The project, Rich explained, would be called "Rites of
the Bronze Age." But as it would take too long to realize,
he scaled back to "trying to make a very personal music
from my own vocabulary, which nevertheless sounds like it came
from somewhere else ... By including the contributions of other
musicians with mastery in some different styles, especially Sukhawat
Ali Khan and Forrest Fang, I was able to pull the sound a bit
away from my own personal vocabulary and give it a taste of authenticity."
Rich chose the instruments by imagining the sounds of his
invented culture, consciously avoiding "some instruments
that have too much of a specific cultural reference, or have
become clichéd by recent 'world music' overuse, such as
didgeridoo or gamelan." The players came individually to
his studio in Mountain View and improvised on the tracks initially
laid down by Rich, who then edited it all together, giving the
resultant pieces titles from a made-up language, such as "Etranon,"

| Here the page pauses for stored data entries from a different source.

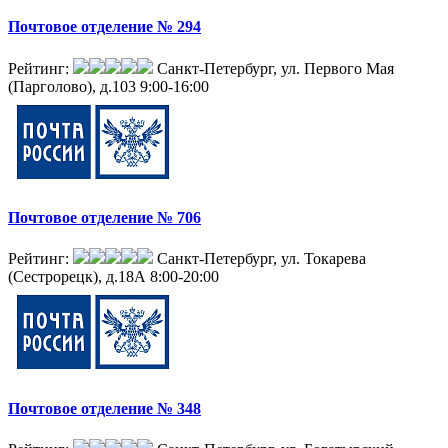
Почтовое отделение № 294
Рейтинг:
Санкт-Петербург, ул. Первого Мая
(Парголово), д.103
9:00-16:00
Почтовое отделение № 706
Рейтинг:
Санкт-Петербург, ул. Токарева
(Сестрорецк), д.18А
8:00-20:00
Почтовое отделение № 348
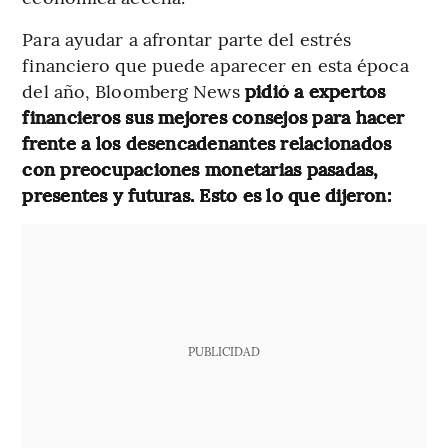
Para ayudar a afrontar parte del estrés
financiero que puede aparecer en esta época
del año, Bloomberg News
pidió a expertos
financieros sus mejores consejos para hacer
frente a los desencadenantes relacionados
con preocupaciones monetarias pasadas,
presentes y futuras. Esto es lo que dijeron:
PUBLICIDAD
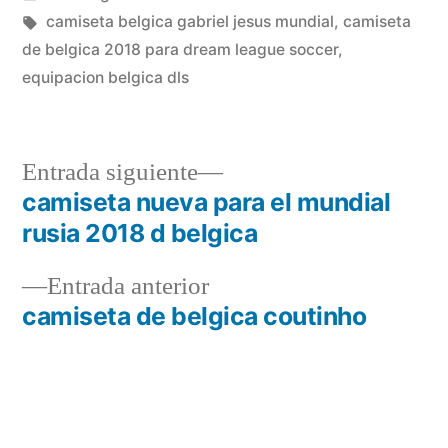
en
Etiquetas:
camiseta belgica gabriel jesus mundial
,
camiseta
de belgica 2018 para dream league soccer
,
equipacion belgica dls
Entrada
Entrada siguiente
siguiente:
camiseta nueva para el mundial
Navegación
rusia 2018 d belgica
de
Entrada
Entrada anterior
entradas
anterior:
camiseta de belgica coutinho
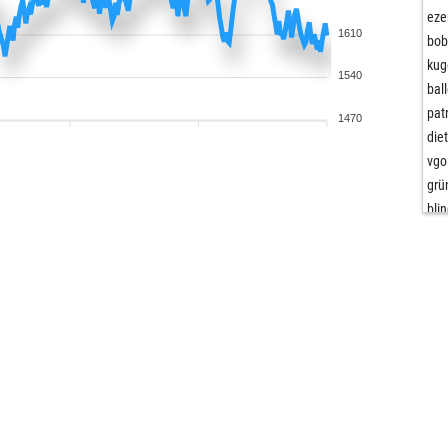
eze
1610
bob
kug
1540
bal
pat
1470
die
vgo
grü
bli
alp
kar
pet
did
goy
alp
mal
mal
ms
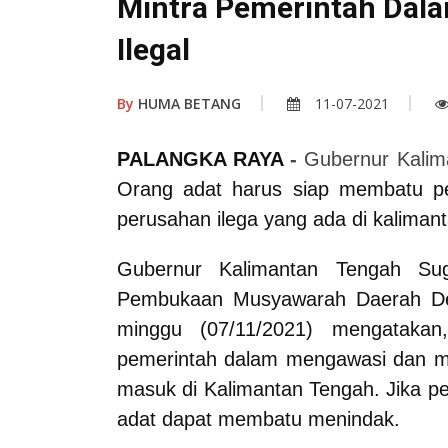
Mintra Pemerintah Dal
Ilegal
By
HUMA BETANG
11-07-2021
PALANGKA RAYA
-
Gubernur Kalim
Orang adat harus siap membatu p
perusahan ilega yang ada di kaliman
Gubernur Kalimantan Tengah Su
Pembukaan Musyawarah Daerah De
minggu (07/11/2021) mengatakan,
pemerintah dalam mengawasi dan me
masuk di Kalimantan Tengah. Jika p
adat dapat membatu menindak.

"Pa Tanak," "Fasanina" and "Lan Tiku."
"I have a vague libretto in my head," the composer/producer
admits, "but I would rather leave it hidden, to allow other
people to imagine their own stories."
All the World's Music
Creating one's own narrative from the limitless resources
of the world's history, culture and imagination -- that's what
connects the new world music of Rich and Frisell. "I agree
with Lou Harrison that all music is 'world music,'" Rich
explains, "and no music is pure. Yet calling something 'world
music' is a bit like saying 'Mediterranean restaurant' -- it's
meaningless and overgeneralized: Spanish, Moroccan, Provencal,
Turkish food are all 'Mediterranean,' but very unique from each
other. These general terms are convenient inventions for marketing
novelty to Americans who don't want to take the time to understand
the subtleties of other cultures.
"I think we each need to find personal approaches to
digest the wonderful diversity of our polyglot society, especially
as information and immigration bring widely different cultures
into constant contact. My own approach is to digest as much as
I can of the vocabularies that personally resonate with me, and
somehow subconsciously integrate them into a personal voice."
In short, to paraphrase Wes "Scoop" Nisker, the
trickster sage of '70s alternative radio newscasts and contemporary
Western Buddhism, if you don't like the world music you're hearing,
go out and make some of your own, or listen to someone who does.